▸ **TASK DIRECTIONS**
Write out every record again, exactly.

═════ SOURCE RECORDS

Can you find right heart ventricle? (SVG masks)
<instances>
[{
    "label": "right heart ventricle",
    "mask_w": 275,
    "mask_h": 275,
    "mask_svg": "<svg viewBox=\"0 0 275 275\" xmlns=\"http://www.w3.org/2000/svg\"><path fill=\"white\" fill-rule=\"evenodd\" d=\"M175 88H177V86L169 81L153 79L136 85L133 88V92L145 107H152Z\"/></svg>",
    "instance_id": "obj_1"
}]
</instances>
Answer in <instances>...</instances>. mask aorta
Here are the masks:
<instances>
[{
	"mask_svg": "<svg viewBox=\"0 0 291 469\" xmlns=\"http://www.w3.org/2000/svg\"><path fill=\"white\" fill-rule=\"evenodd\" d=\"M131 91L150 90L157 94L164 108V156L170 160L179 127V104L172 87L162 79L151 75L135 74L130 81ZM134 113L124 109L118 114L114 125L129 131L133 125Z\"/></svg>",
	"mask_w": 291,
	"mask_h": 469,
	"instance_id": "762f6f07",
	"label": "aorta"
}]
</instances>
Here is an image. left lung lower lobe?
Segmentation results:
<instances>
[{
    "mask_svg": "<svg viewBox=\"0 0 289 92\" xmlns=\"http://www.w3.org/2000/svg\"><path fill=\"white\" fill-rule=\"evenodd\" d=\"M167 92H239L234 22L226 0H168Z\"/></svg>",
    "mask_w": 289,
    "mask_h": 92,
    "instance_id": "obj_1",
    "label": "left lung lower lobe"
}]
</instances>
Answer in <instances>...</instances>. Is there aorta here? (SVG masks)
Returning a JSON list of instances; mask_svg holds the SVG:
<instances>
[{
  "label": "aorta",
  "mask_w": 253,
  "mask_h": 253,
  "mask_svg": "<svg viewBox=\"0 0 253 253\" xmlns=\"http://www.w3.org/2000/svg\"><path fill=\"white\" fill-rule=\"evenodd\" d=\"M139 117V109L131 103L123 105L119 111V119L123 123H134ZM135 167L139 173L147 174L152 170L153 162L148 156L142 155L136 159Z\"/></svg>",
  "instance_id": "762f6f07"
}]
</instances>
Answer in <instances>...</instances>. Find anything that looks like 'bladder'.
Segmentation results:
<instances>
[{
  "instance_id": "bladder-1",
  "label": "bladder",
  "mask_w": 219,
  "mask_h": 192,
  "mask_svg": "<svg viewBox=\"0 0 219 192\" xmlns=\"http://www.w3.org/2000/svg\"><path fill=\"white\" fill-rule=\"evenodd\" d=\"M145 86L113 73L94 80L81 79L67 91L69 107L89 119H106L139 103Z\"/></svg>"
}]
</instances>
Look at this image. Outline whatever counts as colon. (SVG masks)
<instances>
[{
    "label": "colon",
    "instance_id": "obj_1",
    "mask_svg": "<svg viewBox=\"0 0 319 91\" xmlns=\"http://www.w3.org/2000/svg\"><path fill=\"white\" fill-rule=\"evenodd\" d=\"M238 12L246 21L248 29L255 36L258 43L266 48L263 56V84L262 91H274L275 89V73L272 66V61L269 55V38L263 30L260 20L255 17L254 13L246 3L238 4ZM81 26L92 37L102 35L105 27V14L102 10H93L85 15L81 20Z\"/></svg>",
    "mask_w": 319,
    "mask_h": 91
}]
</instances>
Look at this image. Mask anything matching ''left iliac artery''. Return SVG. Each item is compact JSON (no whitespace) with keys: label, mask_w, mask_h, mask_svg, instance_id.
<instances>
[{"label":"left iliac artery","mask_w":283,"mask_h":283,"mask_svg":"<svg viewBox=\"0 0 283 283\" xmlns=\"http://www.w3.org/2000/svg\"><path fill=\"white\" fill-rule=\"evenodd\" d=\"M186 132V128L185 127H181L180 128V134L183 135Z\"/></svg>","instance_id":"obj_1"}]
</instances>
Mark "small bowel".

══════════

▸ **RESPONSE TO THIS TASK**
Can you find right heart ventricle? (SVG masks)
<instances>
[{
    "label": "right heart ventricle",
    "mask_w": 275,
    "mask_h": 275,
    "mask_svg": "<svg viewBox=\"0 0 275 275\" xmlns=\"http://www.w3.org/2000/svg\"><path fill=\"white\" fill-rule=\"evenodd\" d=\"M175 88H177V86L169 81L153 79L136 85L133 88V92L145 107H152Z\"/></svg>",
    "instance_id": "obj_1"
}]
</instances>
Answer in <instances>...</instances>. mask aorta
Here are the masks:
<instances>
[{
	"mask_svg": "<svg viewBox=\"0 0 291 469\" xmlns=\"http://www.w3.org/2000/svg\"><path fill=\"white\" fill-rule=\"evenodd\" d=\"M131 91L150 90L157 94L164 108V156L170 160L179 127V104L172 87L162 79L151 75L135 74L130 81ZM134 113L124 109L118 114L114 125L129 131L133 125Z\"/></svg>",
	"mask_w": 291,
	"mask_h": 469,
	"instance_id": "762f6f07",
	"label": "aorta"
}]
</instances>
Here is an image. left lung lower lobe?
Segmentation results:
<instances>
[{
    "mask_svg": "<svg viewBox=\"0 0 289 92\" xmlns=\"http://www.w3.org/2000/svg\"><path fill=\"white\" fill-rule=\"evenodd\" d=\"M167 92H239L234 22L226 0H168Z\"/></svg>",
    "mask_w": 289,
    "mask_h": 92,
    "instance_id": "obj_1",
    "label": "left lung lower lobe"
}]
</instances>
Answer in <instances>...</instances>. Is there aorta here? (SVG masks)
Returning a JSON list of instances; mask_svg holds the SVG:
<instances>
[{
  "label": "aorta",
  "mask_w": 253,
  "mask_h": 253,
  "mask_svg": "<svg viewBox=\"0 0 253 253\" xmlns=\"http://www.w3.org/2000/svg\"><path fill=\"white\" fill-rule=\"evenodd\" d=\"M139 117V109L131 103L123 105L119 111V119L123 123H134ZM135 167L139 173L147 174L152 170L153 162L148 156L142 155L136 159Z\"/></svg>",
  "instance_id": "762f6f07"
}]
</instances>
Answer in <instances>...</instances>. Find anything that looks like 'bladder'.
Segmentation results:
<instances>
[{
  "instance_id": "bladder-1",
  "label": "bladder",
  "mask_w": 219,
  "mask_h": 192,
  "mask_svg": "<svg viewBox=\"0 0 219 192\" xmlns=\"http://www.w3.org/2000/svg\"><path fill=\"white\" fill-rule=\"evenodd\" d=\"M145 86L113 73L94 80L81 79L67 91L69 107L89 119H106L139 103Z\"/></svg>"
}]
</instances>
Look at this image. Outline whatever counts as colon. (SVG masks)
<instances>
[{
    "label": "colon",
    "instance_id": "obj_1",
    "mask_svg": "<svg viewBox=\"0 0 319 91\" xmlns=\"http://www.w3.org/2000/svg\"><path fill=\"white\" fill-rule=\"evenodd\" d=\"M238 12L246 21L248 29L255 36L258 43L266 48L263 56V84L262 91H274L275 89V73L272 66V61L269 55V38L263 30L260 20L255 17L254 13L246 3L238 4ZM81 26L92 37L102 35L105 27V14L102 10H93L85 15L81 20Z\"/></svg>",
    "mask_w": 319,
    "mask_h": 91
}]
</instances>
Look at this image. Mask anything matching ''left iliac artery''. Return SVG. Each item is compact JSON (no whitespace) with keys: label, mask_w, mask_h, mask_svg, instance_id.
<instances>
[{"label":"left iliac artery","mask_w":283,"mask_h":283,"mask_svg":"<svg viewBox=\"0 0 283 283\" xmlns=\"http://www.w3.org/2000/svg\"><path fill=\"white\" fill-rule=\"evenodd\" d=\"M186 132V128L185 127H181L180 128V134L183 135Z\"/></svg>","instance_id":"obj_1"}]
</instances>
Mark "small bowel".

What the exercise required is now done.